The Court of Appeal has found in favour of claimants with a ruling that the more lucrative costs regime should apply where someone dies before their case concludes.

Sir Nigel Davis said the amounts involved in the appeal in West v Burton were ‘very modest’ but acknowledged that the issue raised issues with potential to affect thousands of cases in the pre-action protocol for low-value PI claims.

The court heard that claimant Kenneth Morriss had been involved in an RTA in 2016 and his claim was submitted via the portal. He died a couple of months later from unrelated causes and an offer of £1,375 was accepted by executors of his estate.

Royal Courts of Justice

The case has potential to affect thousands of others brought through the claim portal

Source: Darren Filkins

However a dispute arose between the executors and the defendant insurers about the basis on which costs were to be paid, and whether the case was subject to Section II or Section IIIA of Part 45 of the Civil Procedure Rules. It was common ground that costs or disbursements would almost always be greater if calculated under Section II.

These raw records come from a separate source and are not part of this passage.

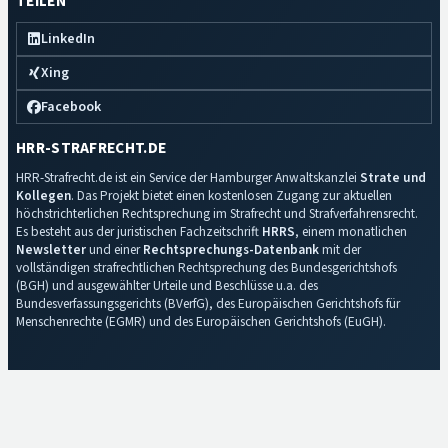
TEILEN
LinkedIn
Xing
Facebook
HRR-STRAFRECHT.DE
HRR-Strafrecht.de ist ein Service der Hamburger Anwaltskanzlei
Strate und
Kollegen
. Das Projekt bietet einen kostenlosen Zugang zur aktuellen
höchstrichterlichen Rechtsprechung im Strafrecht und Strafverfahrensrecht.
Es besteht aus der juristischen Fachzeitschrift
HRRS
, einem monatlichen
Newsletter
und einer
Rechtsprechungs-Datenbank
mit der
vollständigen strafrechtlichen Rechtsprechung des Bundesgerichtshofs
(BGH) und ausgewählter Urteile und Beschlüsse u.a. des
Bundesverfassungsgerichts (BVerfG), des Europäischen Gerichtshofs für
Menschenrechte (EGMR) und des Europäischen Gerichtshofs (EuGH).
Impressum
·
Datenschutz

In the county court, District Judge Baldwin found in favour of the claimant and directed that fixed recoverable costs and disbursements of £1,880 were payable under Section II. He accepted the argument that the claim which was settled was that of West as executor, not that initially notified by Morriss himself. Accordingly, he held that this was not a Section IIIA case but a Section II case. Last October, Judge Graham Wood QC dismissed the defendant’s appeal, with costs.

On further appeal, the defendant argued that because of the non-admission of liability, the claim no longer continued to be under the protocol and it thereafter could not re-enter it. The claimant submitted that whilst Morriss had started a claim by his issue of the CNF via the portal, that was not the claim which was the subject of the settlement.

Sir Nigel Davis said the case was not ‘altogether easy’ but he considered the judge had been correct.

‘In this case the claim that was settled was that of Mr West. But Mr West was not himself the person who started the claim, within the meaning of the protocol,’ he said.

‘I agree with the judge that the outcome would have been the same even had the claim not exited the portal. The provisions of Section III would not have come into play; and this would still have remained a Section II case.’